A 2016 report by the Grattan Institute estimated 0.5% of Australians used peer-to-peer work platforms once a month. A 2019 national survey of 14,000 Australians found 13% of respondents had undertaken “digital platform work”, with 7% doing so (or seeking to do so) in the previous 12 months.
The five most common platforms used were Airtasker, Uber, Freelancer, Uber Eats and Deliveroo. The most common type of work was food delivery, followed by professional services work, maintenance and then writing or translation work. More than a quarter had done computer-based work only.
According to technology researchers writing in the Harvard Business Review:
The COVID-19 pandemic could well prove to be a pivotal point in the gigification of knowledge work, and many firms will be attracted by the prospects of the direct and indirect cost savings that the gig economy model seems to offer.
Gig work during the pandemic
As as freelance writer and PhD candidate, I can relate. Through my paid work and own experience, I’ve seen how the COVID-19 crisis is affecting both blue and white-collar workers.
Earlier this year, when the first wave of the pandemic hit, I was commissioned to write an article about the four major food delivery platforms in Australia (Uber Eats, Menulog, Deliveroo and DoorDash). It was supposed to be a comparison article aimed at potential customers, explaining which platform is best. But speaking to delivery drivers made it clear not a single one of these companies would guarantee their workers a minimum wage.
One of the gig workers I interviewed was Joseph, who was delivering food around Perth for Uber Eats. As the first restrictions kicked in, his work evaporated almost immediately. He told me that one week he made $78 for 10 hours’ work – about $7.80 an hour, less than half the national minimum wage of $19.84 an hour. After fuel and vehicle costs, he estimated he cleared just $20.
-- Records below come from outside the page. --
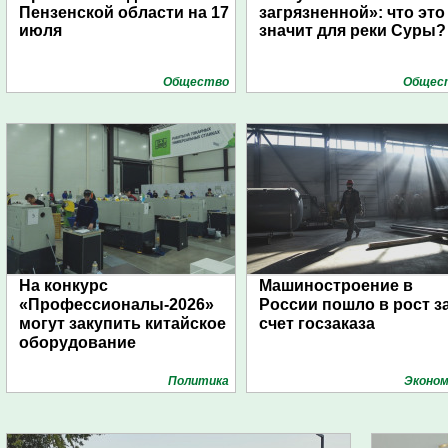
Пензенской области на 17
загрязненной»: что это
июля
значит для реки Суры?
Общество
Общес
На конкурс
Машиностроение в
«Профессионалы-2026»
России пошло в рост з
могут закупить китайское
счет госзаказа
оборудование
Политика
Эконом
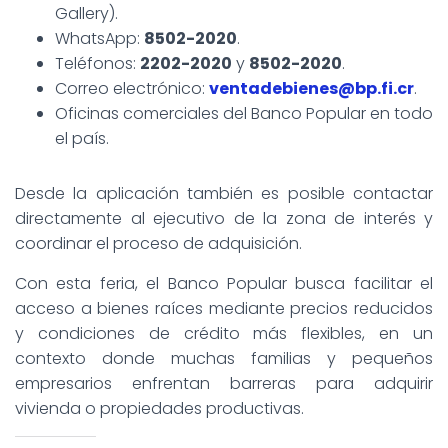
Gallery).
WhatsApp:
8502-2020
.
Teléfonos:
2202-2020
y
8502-2020
.
Correo electrónico:
ventadebienes@bp.fi.cr
.
Oficinas comerciales del Banco Popular en todo
el país.
Desde la aplicación también es posible contactar
directamente al ejecutivo de la zona de interés y
coordinar el proceso de adquisición.
Con esta feria, el Banco Popular busca facilitar el
acceso a bienes raíces mediante precios reducidos
y condiciones de crédito más flexibles, en un
contexto donde muchas familias y pequeños
empresarios enfrentan barreras para adquirir
vivienda o propiedades productivas.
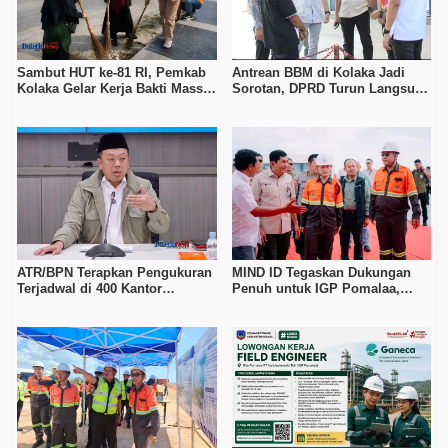
Sambut HUT ke-81 RI, Pemkab
Antrean BBM di Kolaka Jadi
Kolaka Gelar Kerja Bakti Massal
Sorotan, DPRD Turun Langsung
di Seluruh Wilayah
ke Depot Pertamina
ATR/BPN Terapkan Pengukuran
MIND ID Tegaskan Dukungan
Terjadwal di 400 Kantor
Penuh untuk IGP Pomalaa,
Pertanahan, Waktu Tunggu
Perkuat Sinergi Kawal PSN
Maksimal Tujuh Hari
Hilirisasi Nikel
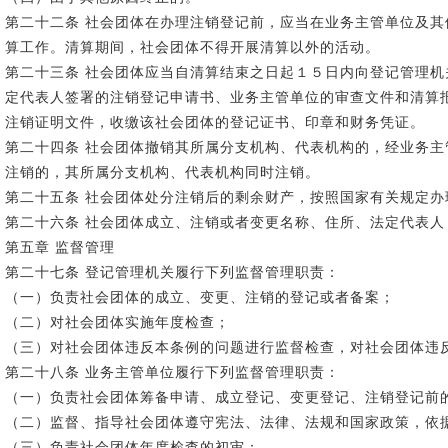
第二十二条 社会团体在办理注销登记前，应当在业务主管单位及
算工作。清算期间，社会团体不得开展清算以外的活动。
第二十三条 社会团体应当自清算结束之日起１５日内向登记管理
定代表人签署的注销登记申请书、业务主管单位的审查文件和清算
注销证明文件，收缴该社会团体的登记证书、印章和财务凭证。
第二十四条 社会团体撤销其所属分支机构、代表机构的，经业务
注销的，其所属分支机构、代表机构同时注销。
第二十五条 社会团体处分注销后的剩余财产，按照国家有关规定
第二十六条 社会团体成立、注销或者变更名称、住所、法定代表
第五章 监督管理
第二十七条 登记管理机关履行下列监督管理职责：
（一）负责社会团体的成立、变更、注销的登记或者备案；
（二）对社会团体实施年度检查；
（三）对社会团体违反本条例的问题进行监督检查，对社会团体违
第二十八条 业务主管单位履行下列监督管理职责：
（一）负责社会团体筹备申请、成立登记、变更登记、注销登记前
（二）监督、指导社会团体遵守宪法、法律、法规和国家政策，依
（三）负责社会团体年度检查的初审；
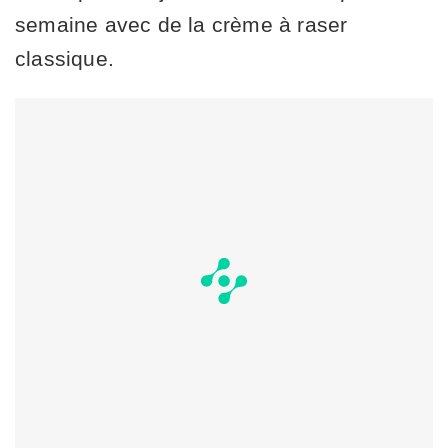
semaine avec de la crème à raser
classique.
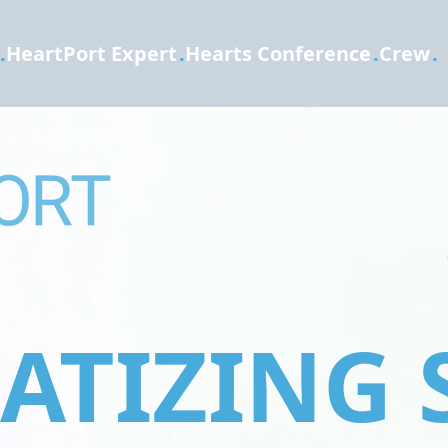
.
HeartPort Expert
.
Hearts Conference
.
Crew
.
TIZING 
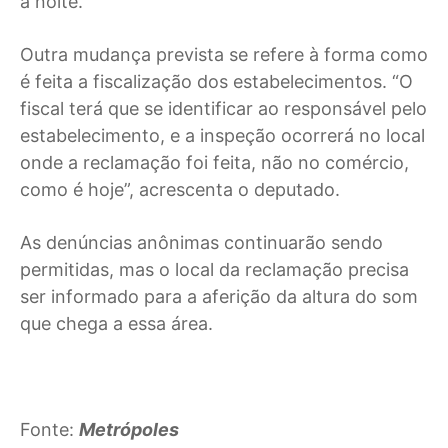
à noite.
Outra mudança prevista se refere à forma como
é feita a fiscalização dos estabelecimentos. “O
fiscal terá que se identificar ao responsável pelo
estabelecimento, e a inspeção ocorrerá no local
onde a reclamação foi feita, não no comércio,
como é hoje”, acrescenta o deputado.
As denúncias anônimas continuarão sendo
permitidas, mas o local da reclamação precisa
ser informado para a aferição da altura do som
que chega a essa área.
Fonte:
Metrópoles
Erik Anderson/AAPAll five delivery workers I interviewed said they had earned less than the national minimum wage at one time or another. Joseph at least qualified for JobSeeker, but others were migrant workers with no right to welfare payments.
Read more: Delivery workers are now essential. They deserve the rights of other employees
Being a white-collar gig worker
The irony of writing about gig workers like Joseph who grapple with precarious work is that the article I was writing was itself gig work.
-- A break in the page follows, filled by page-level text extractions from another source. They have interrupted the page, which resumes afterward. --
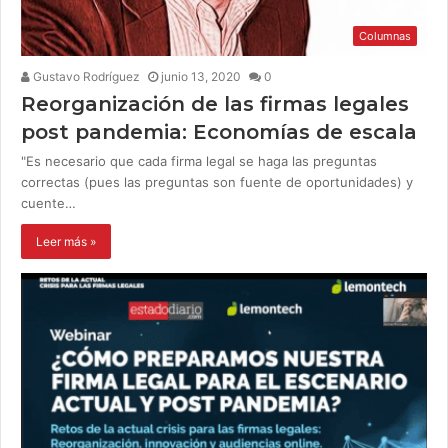
Columnas
Gustavo Rodríguez
junio 13, 2020
0
Reorganización de las firmas legales
post pandemia: Economías de escala
"Es necesario que cada firma legal se haga las preguntas
correctas (pues las preguntas son fuente de oportunidades) y
cuente…
Leer más »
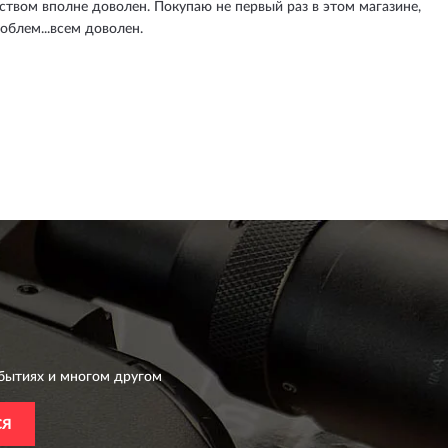
еством вполне доволен. Покупаю не первый раз в этом магазине,
роблем...всем доволен.
бытиях и многом другом
СЯ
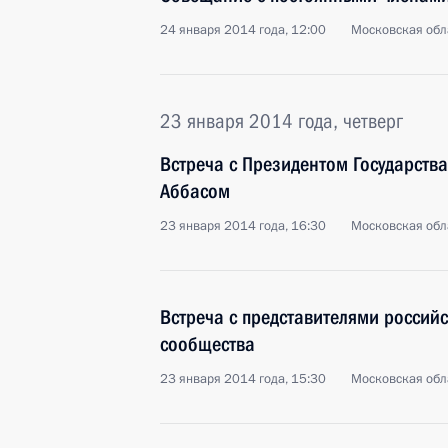
24 января 2014 года, 12:00
Московская обл
23 января 2014 года, четверг
Встреча с Президентом Государств
Аббасом
23 января 2014 года, 16:30
Московская обл
Встреча с представителями россий
сообщества
23 января 2014 года, 15:30
Московская обл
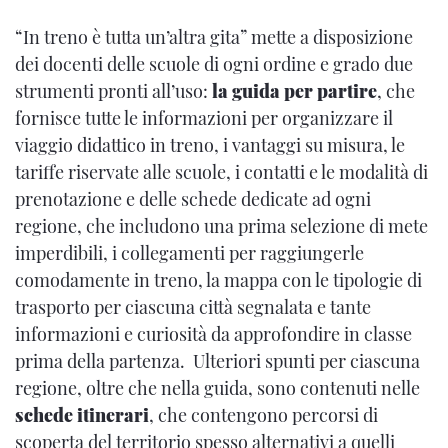
“In treno è tutta un’altra gita” mette a disposizione
dei docenti delle scuole di ogni ordine e grado due
strumenti pronti all’uso:
la guida per partire
, che
fornisce tutte le informazioni per organizzare il
viaggio didattico in treno, i vantaggi su misura, le
tariffe riservate alle scuole, i contatti e le modalità di
prenotazione e delle schede dedicate ad ogni
regione, che includono una prima selezione di mete
imperdibili, i collegamenti per raggiungerle
comodamente in treno, la mappa con le tipologie di
trasporto per ciascuna città segnalata e tante
informazioni e curiosità da approfondire in classe
prima della partenza. Ulteriori spunti per ciascuna
regione, oltre che nella guida, sono contenuti nelle
schede itinerari
, che contengono percorsi di
scoperta del territorio spesso alternativi a quelli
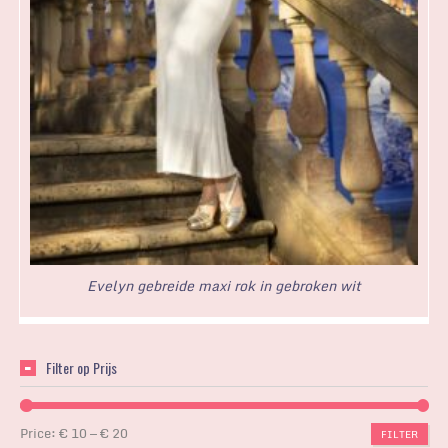
Evelyn gebreide maxi rok in gebroken wit
Filter op Prijs
Price:
€ 10
—
€ 20
FILTER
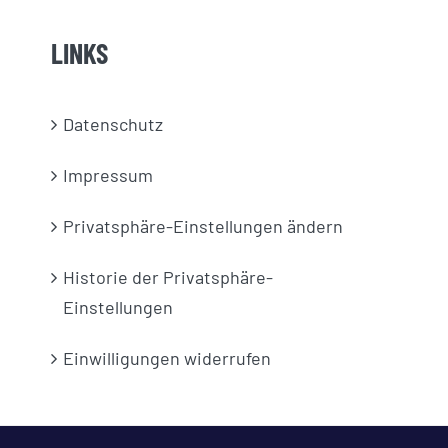
LINKS
Datenschutz
Impressum
Privatsphäre-Einstellungen ändern
Historie der Privatsphäre-
Einstellungen
Einwilligungen widerrufen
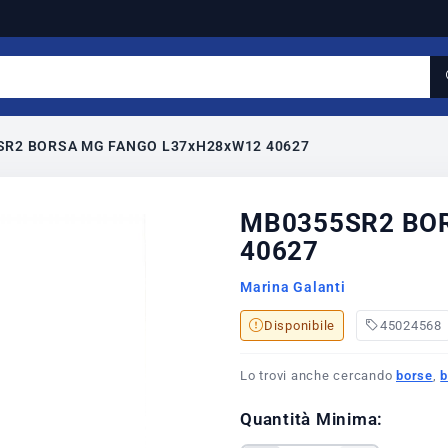
R2 BORSA MG FANGO L37xH28xW12 40627
MB0355SR2 BO
40627
Marina Galanti
Disponibile
45024568
Lo trovi anche cercando
borse
,
b
Quantità Minima:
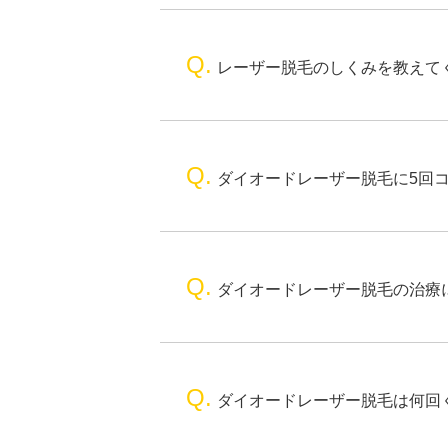
Q.
レーザー脱毛のしくみを教えて
Q.
ダイオードレーザー脱毛に5回
Q.
ダイオードレーザー脱毛の治療
Q.
ダイオードレーザー脱毛は何回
Over the past few years I’ve worked regularly as a freelance journalist and copywriter for various publications and brands. In a typical week I’d spend Monday in an office writing listicles and advertorials for a website aimed at high school students. On a Tuesday I’d commission and edit articles for a travel website. For the remainder of the week I’d pitch interviews and feature articles to publications.
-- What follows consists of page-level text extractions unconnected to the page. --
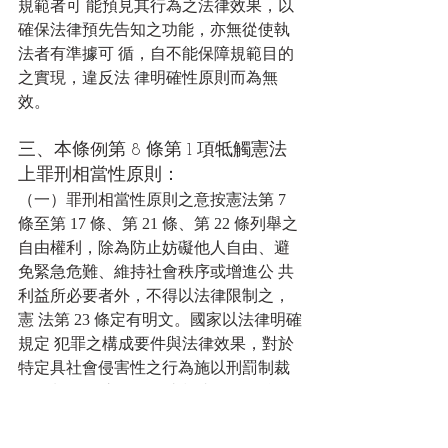
規範者可 能預見其行為之法律效果，以
確保法律預先告知之功能，亦無從使執
法者有準據可 循，自不能保障規範目的
之實現，違反法 律明確性原則而為無
效。
三、本條例第 8 條第 1 項牴觸憲法
上罪刑相當性原則： 
（一）罪刑相當性原則之意按憲法第 7 
條至第 17 條、第 21 條、第 22 條列舉之
自由權利，除為防止妨礙他人自由、避
免緊急危難、維持社會秩序或增進公 共
利益所必要者外，不得以法律限制之，
憲 法第 23 條定有明文。國家以法律明確
規定 犯罪之構成要件與法律效果，對於
特定具社會侵害性之行為施以刑罰制裁
而限制人民 之身體自由權者，倘符合罪
刑法定原則中之 構成要件明確性原則，
尚應符合罪刑相當原 則，始與憲法第 23 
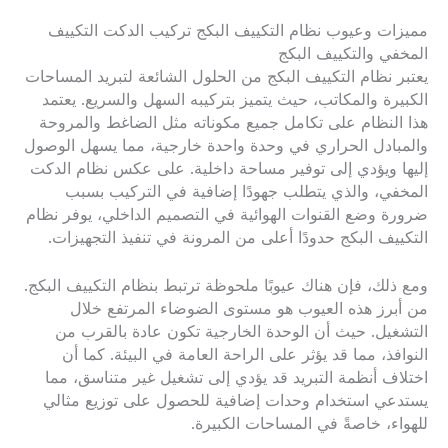
مميزات وعيوب نظام التكييف البكج تركيب الدكت التكييف
المخفي والتكييف البكج
يعتبر نظام التكييف البكج من الحلول الشائعة لتبريد المساحات
الكبيرة والمكاتب، حيث يتميز بتركيبه السهل والسريع. يعتمد
هذا النظام على تكامل جميع مكوناته مثل الضاغط والمروحة
والمبادل الحراري في وحدة واحدة خارجية، مما يسهل الوصول
إليها ويؤدي إلى توفير مساحة داخلية. على عكس نظام الدكت
المخفي، والذي يتطلب جهودًا إضافية في التركيب بسبب
ضرورة وضع القنوات الهوائية في التصميم الداخلي، يوفر نظام
التكييف البكج حدودًا أعلى من المرونة في تنفيذ التجهيزات.
ومع ذلك، فإن هناك عيوبًا ملحوظة ترتبط بنظام التكييف البكج.
من أبرز هذه العيوب هو مستوى الضوضاء المرتفع خلال
التشغيل. حيث أن الوحدة الخارجية تكون عادة بالقرب من
النوافذ، مما قد يؤثر على الراحة العامة في البيئة. كما أن
اختلاف أنظمة التبريد قد يؤدي إلى تشغيل غير متناسق، مما
يستدعي استخدام وحدات إضافية للحصول على توزيع مثالي
للهواء، خاصةً في المساحات الكبيرة.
I commuted to different offices and co-working spaces around Sydney, worked from my windowless bedroom or in nearby cafes. I accepted just about every writing gig I could find, using all my own equipment, setting my own schedule and invoicing as a sole trader. I took occasional cleaning and bar-tending jobs for extra cash.
Though I mostly enjoyed the work, it was challenging to stay on top of five or six different gigs simultaneously. I spent a lot of time chasing up late invoices and it was difficult to financially plan beyond paying my monthly rent.
Closing the loophole
Now, as a PhD student, I am contemplating how much the gig economy has encroached on academia. It has been estimated that up to 70% of teaching staff in some Australian universities were precariously employed, as casuals or on short-term contracts, before the pandemic.
These academics were naturally the first to lose their jobs, with the universities excluded from the federal government’s JobKeeper scheme.
Read more: A new definition of 'worker' could protect many from exploitation
If the government is “all about jobs”, it’s time to acknowledge the need for substantive reform to Australia’s industrial relations laws, to close the legal loopholes that allow businesses to exploit workers as non-employees.